Stored records =
* * * * *
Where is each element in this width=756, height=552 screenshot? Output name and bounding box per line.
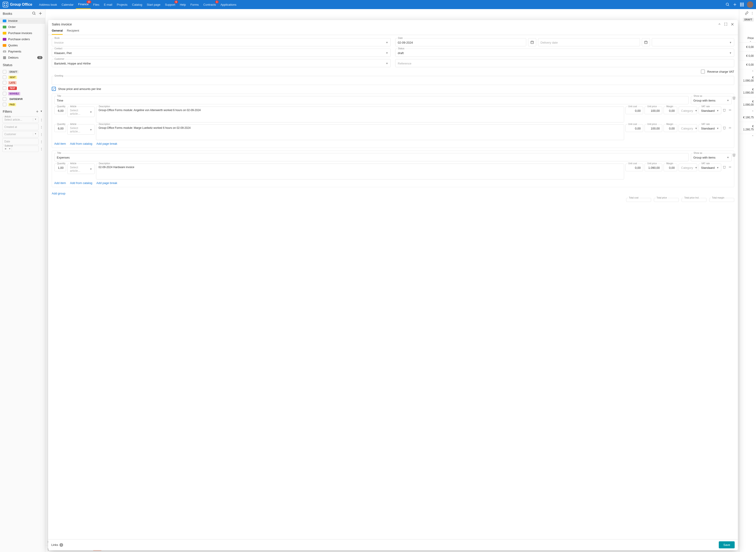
show-as-field[interactable]: Show as Group with items ▼	[691, 96, 732, 104]
chevron-down-icon[interactable]: ▼	[715, 166, 719, 169]
nav-item-finance[interactable]: Finance10	[76, 0, 91, 9]
chevron-down-icon[interactable]: ▼	[715, 127, 719, 130]
category-field[interactable]: Category▼	[679, 107, 697, 114]
quantity-field[interactable]: Quantity1,00	[54, 163, 66, 171]
checkbox[interactable]	[3, 103, 6, 106]
category-field[interactable]: Category▼	[679, 163, 697, 171]
chevron-down-icon[interactable]: ▼	[384, 51, 388, 54]
delete-icon[interactable]	[732, 153, 736, 157]
sidebar-item-purchase-invoices[interactable]: Purchase invoices	[0, 30, 45, 36]
category-field[interactable]: Category▼	[679, 124, 697, 132]
avatar[interactable]	[747, 1, 753, 8]
nav-item-forms[interactable]: Forms	[188, 0, 201, 9]
nav-item-start-page[interactable]: Start page	[144, 0, 163, 9]
vat-field[interactable]: VAT rateStandaard▼	[699, 163, 721, 171]
chevron-down-icon[interactable]: ▼	[715, 109, 719, 112]
nav-item-catalog[interactable]: Catalog	[130, 0, 145, 9]
checkbox[interactable]	[3, 70, 6, 74]
calendar-icon[interactable]	[528, 38, 536, 46]
status-item-test[interactable]: TEST	[0, 86, 45, 91]
unit-cost-field[interactable]: Unit cost0,00	[625, 124, 643, 132]
status-item-dafdewvr[interactable]: DAFDEWVR	[0, 96, 45, 102]
description-field[interactable]: DescriptionGroup-Office Forms module: Ma…	[96, 124, 624, 140]
description-field[interactable]: DescriptionGroup-Office Forms module: An…	[96, 107, 624, 122]
margin-field[interactable]: Margin0,00	[664, 163, 677, 171]
date-field[interactable]: Date 02-09-2024	[395, 38, 526, 46]
subtotal-filter[interactable]: Subtotal = ▼	[2, 146, 39, 152]
collapse-icon[interactable]	[718, 22, 721, 26]
chevron-down-icon[interactable]: ▼	[725, 99, 729, 102]
save-button[interactable]: Save	[719, 541, 735, 548]
delete-icon[interactable]	[723, 165, 726, 169]
checkbox[interactable]	[3, 97, 6, 101]
apps-icon[interactable]	[740, 3, 744, 6]
vat-field[interactable]: VAT rateStandaard▼	[699, 124, 721, 132]
unit-price-field[interactable]: Unit price1.090,00	[644, 163, 662, 171]
calendar-icon[interactable]	[642, 38, 650, 46]
chevron-down-icon[interactable]: ▼	[693, 166, 698, 169]
quantity-field[interactable]: Quantity6,00	[54, 124, 66, 132]
unit-cost-field[interactable]: Unit cost0,00	[625, 163, 643, 171]
delete-icon[interactable]	[723, 108, 726, 112]
group-title-field[interactable]: Title Time	[54, 96, 689, 104]
created-at-filter[interactable]: Created at	[2, 124, 39, 130]
checkbox[interactable]	[3, 76, 6, 79]
close-icon[interactable]	[731, 22, 734, 26]
fullscreen-icon[interactable]	[724, 22, 727, 26]
add-icon[interactable]	[733, 2, 737, 7]
chevron-down-icon[interactable]: ▼	[693, 109, 698, 112]
status-item-paid[interactable]: PAID	[0, 102, 45, 107]
links-section[interactable]: Links 1	[51, 543, 63, 547]
chevron-down-icon[interactable]: ▼	[384, 41, 388, 44]
article-field[interactable]: ArticleSelect article...▼	[67, 107, 95, 117]
chevron-down-icon[interactable]: ▼	[693, 127, 698, 130]
checkbox[interactable]	[3, 92, 6, 96]
chevron-down-icon[interactable]: ▼	[88, 168, 92, 170]
sidebar-item-payments[interactable]: Payments	[0, 48, 45, 54]
delete-icon[interactable]	[732, 96, 736, 100]
more-icon[interactable]: ⋮	[40, 133, 43, 136]
sidebar-item-order[interactable]: Order	[0, 24, 45, 30]
nav-item-files[interactable]: Files	[91, 0, 102, 9]
tab-recipient[interactable]: Recipient	[67, 27, 79, 35]
contact-field[interactable]: Contact Klaasen, Piet ▼	[52, 48, 391, 57]
add-page-break-link[interactable]: Add page break	[97, 142, 117, 145]
reference-field[interactable]: Reference	[395, 59, 734, 67]
drag-icon[interactable]	[728, 165, 732, 169]
unit-price-field[interactable]: Unit price100,00	[644, 107, 662, 114]
chevron-down-icon[interactable]: ▼	[88, 111, 92, 113]
customer-field[interactable]: Customer Bartoletti, Hoppe and Hirthe ▼	[52, 59, 391, 67]
app-logo[interactable]: Group Office	[3, 2, 32, 7]
add-group-link[interactable]: Add group	[52, 192, 65, 195]
date-filter[interactable]: Date	[2, 138, 39, 145]
status-item-sent[interactable]: SENT	[0, 75, 45, 80]
unit-price-field[interactable]: Unit price100,00	[644, 124, 662, 132]
chevron-up-icon[interactable]: ⌃	[739, 134, 756, 138]
margin-field[interactable]: Margin0,00	[664, 107, 677, 114]
chevron-down-icon[interactable]: ▼	[33, 118, 36, 121]
nav-item-support[interactable]: Support6	[163, 0, 178, 9]
chevron-down-icon[interactable]: ▼	[727, 51, 732, 54]
chevron-down-icon[interactable]: ▼	[384, 62, 388, 65]
link-icon[interactable]	[745, 11, 749, 15]
drag-icon[interactable]	[728, 126, 732, 130]
search-icon[interactable]	[32, 11, 36, 15]
nav-item-address-book[interactable]: Address book	[37, 0, 59, 9]
add-icon[interactable]	[36, 110, 39, 113]
article-filter[interactable]: Article Select article... ▼	[2, 117, 39, 123]
chevron-up-icon[interactable]: ⌃	[739, 109, 756, 113]
show-price-checkbox[interactable]	[52, 87, 56, 91]
chevron-down-icon[interactable]: ▼	[40, 110, 42, 113]
extra-select[interactable]: ▼	[652, 38, 734, 46]
more-icon[interactable]: ⋮	[40, 147, 43, 151]
delete-icon[interactable]	[723, 126, 726, 130]
article-field[interactable]: ArticleSelect article...▼	[67, 163, 95, 174]
nav-item-contracts[interactable]: Contracts1	[201, 0, 218, 9]
chevron-down-icon[interactable]: ▼	[727, 41, 732, 44]
add-icon[interactable]	[38, 11, 42, 15]
book-field[interactable]: Book Invoice ▼	[52, 38, 391, 46]
more-icon[interactable]: ⋮	[40, 140, 43, 143]
search-icon[interactable]	[726, 2, 730, 7]
sidebar-item-debtors[interactable]: Debtors10	[0, 54, 45, 61]
sidebar-item-purchase-orders[interactable]: Purchase orders	[0, 36, 45, 42]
* * * * *
WHAT THE TASK REQUIRES = The answer should consist of every line above, exact and free of images.

RESULT =
Where is each element in this width=756, height=552 screenshot? Output name and bounding box per line.
show-as-field[interactable]: Show as Group with items ▼	[691, 96, 732, 104]
chevron-down-icon[interactable]: ▼	[715, 166, 719, 169]
nav-item-finance[interactable]: Finance10	[76, 0, 91, 9]
chevron-down-icon[interactable]: ▼	[715, 127, 719, 130]
category-field[interactable]: Category▼	[679, 107, 697, 114]
quantity-field[interactable]: Quantity1,00	[54, 163, 66, 171]
checkbox[interactable]	[3, 103, 6, 106]
category-field[interactable]: Category▼	[679, 163, 697, 171]
chevron-down-icon[interactable]: ▼	[384, 51, 388, 54]
delete-icon[interactable]	[732, 153, 736, 157]
sidebar-item-purchase-invoices[interactable]: Purchase invoices	[0, 30, 45, 36]
category-field[interactable]: Category▼	[679, 124, 697, 132]
avatar[interactable]	[747, 1, 753, 8]
nav-item-forms[interactable]: Forms	[188, 0, 201, 9]
nav-item-start-page[interactable]: Start page	[144, 0, 163, 9]
vat-field[interactable]: VAT rateStandaard▼	[699, 163, 721, 171]
chevron-down-icon[interactable]: ▼	[715, 109, 719, 112]
nav-item-catalog[interactable]: Catalog	[130, 0, 145, 9]
checkbox[interactable]	[3, 70, 6, 74]
calendar-icon[interactable]	[528, 38, 536, 46]
status-item-test[interactable]: TEST	[0, 86, 45, 91]
unit-cost-field[interactable]: Unit cost0,00	[625, 124, 643, 132]
status-item-dafdewvr[interactable]: DAFDEWVR	[0, 96, 45, 102]
description-field[interactable]: DescriptionGroup-Office Forms module: Ma…	[96, 124, 624, 140]
description-field[interactable]: DescriptionGroup-Office Forms module: An…	[96, 107, 624, 122]
margin-field[interactable]: Margin0,00	[664, 163, 677, 171]
date-field[interactable]: Date 02-09-2024	[395, 38, 526, 46]
subtotal-filter[interactable]: Subtotal = ▼	[2, 146, 39, 152]
collapse-icon[interactable]	[718, 22, 721, 26]
chevron-down-icon[interactable]: ▼	[725, 99, 729, 102]
save-button[interactable]: Save	[719, 541, 735, 548]
delete-icon[interactable]	[723, 165, 726, 169]
checkbox[interactable]	[3, 97, 6, 101]
apps-icon[interactable]	[740, 3, 744, 6]
vat-field[interactable]: VAT rateStandaard▼	[699, 124, 721, 132]
unit-price-field[interactable]: Unit price1.090,00	[644, 163, 662, 171]
calendar-icon[interactable]	[642, 38, 650, 46]
chevron-down-icon[interactable]: ▼	[693, 166, 698, 169]
quantity-field[interactable]: Quantity6,00	[54, 124, 66, 132]
unit-cost-field[interactable]: Unit cost0,00	[625, 163, 643, 171]
delete-icon[interactable]	[723, 108, 726, 112]
group-title-field[interactable]: Title Time	[54, 96, 689, 104]
created-at-filter[interactable]: Created at	[2, 124, 39, 130]
checkbox[interactable]	[3, 76, 6, 79]
close-icon[interactable]	[731, 22, 734, 26]
fullscreen-icon[interactable]	[724, 22, 727, 26]
add-icon[interactable]	[733, 2, 737, 7]
chevron-down-icon[interactable]: ▼	[693, 109, 698, 112]
status-item-paid[interactable]: PAID	[0, 102, 45, 107]
links-section[interactable]: Links 1	[51, 543, 63, 547]
chevron-down-icon[interactable]: ▼	[384, 41, 388, 44]
article-field[interactable]: ArticleSelect article...▼	[67, 107, 95, 117]
chevron-down-icon[interactable]: ▼	[693, 127, 698, 130]
checkbox[interactable]	[3, 92, 6, 96]
chevron-down-icon[interactable]: ▼	[88, 168, 92, 170]
sidebar-item-payments[interactable]: Payments	[0, 48, 45, 54]
delete-icon[interactable]	[732, 96, 736, 100]
more-icon[interactable]: ⋮	[40, 133, 43, 136]
sidebar-item-order[interactable]: Order	[0, 24, 45, 30]
nav-item-files[interactable]: Files	[91, 0, 102, 9]
tab-recipient[interactable]: Recipient	[67, 27, 79, 35]
contact-field[interactable]: Contact Klaasen, Piet ▼	[52, 48, 391, 57]
add-page-break-link[interactable]: Add page break	[97, 142, 117, 145]
reference-field[interactable]: Reference	[395, 59, 734, 67]
drag-icon[interactable]	[728, 165, 732, 169]
unit-price-field[interactable]: Unit price100,00	[644, 107, 662, 114]
chevron-down-icon[interactable]: ▼	[88, 111, 92, 113]
customer-field[interactable]: Customer Bartoletti, Hoppe and Hirthe ▼	[52, 59, 391, 67]
app-logo[interactable]: Group Office	[3, 2, 32, 7]
add-group-link[interactable]: Add group	[52, 192, 65, 195]
date-filter[interactable]: Date	[2, 138, 39, 145]
status-item-sent[interactable]: SENT	[0, 75, 45, 80]
unit-price-field[interactable]: Unit price100,00	[644, 124, 662, 132]
chevron-up-icon[interactable]: ⌃	[739, 134, 756, 138]
margin-field[interactable]: Margin0,00	[664, 107, 677, 114]
chevron-down-icon[interactable]: ▼	[33, 118, 36, 121]
nav-item-support[interactable]: Support6	[163, 0, 178, 9]
chevron-down-icon[interactable]: ▼	[727, 51, 732, 54]
chevron-down-icon[interactable]: ▼	[384, 62, 388, 65]
link-icon[interactable]	[745, 11, 749, 15]
drag-icon[interactable]	[728, 126, 732, 130]
search-icon[interactable]	[32, 11, 36, 15]
nav-item-address-book[interactable]: Address book	[37, 0, 59, 9]
add-icon[interactable]	[36, 110, 39, 113]
article-filter[interactable]: Article Select article... ▼	[2, 117, 39, 123]
chevron-up-icon[interactable]: ⌃	[739, 109, 756, 113]
show-price-checkbox[interactable]	[52, 87, 56, 91]
chevron-down-icon[interactable]: ▼	[40, 110, 42, 113]
extra-select[interactable]: ▼	[652, 38, 734, 46]
more-icon[interactable]: ⋮	[40, 147, 43, 151]
delete-icon[interactable]	[723, 126, 726, 130]
article-field[interactable]: ArticleSelect article...▼	[67, 163, 95, 174]
nav-item-contracts[interactable]: Contracts1	[201, 0, 218, 9]
chevron-down-icon[interactable]: ▼	[727, 41, 732, 44]
add-icon[interactable]	[38, 11, 42, 15]
book-field[interactable]: Book Invoice ▼	[52, 38, 391, 46]
more-icon[interactable]: ⋮	[40, 140, 43, 143]
search-icon[interactable]	[726, 2, 730, 7]
sidebar-item-debtors[interactable]: Debtors10	[0, 54, 45, 61]
sidebar-item-purchase-orders[interactable]: Purchase orders	[0, 36, 45, 42]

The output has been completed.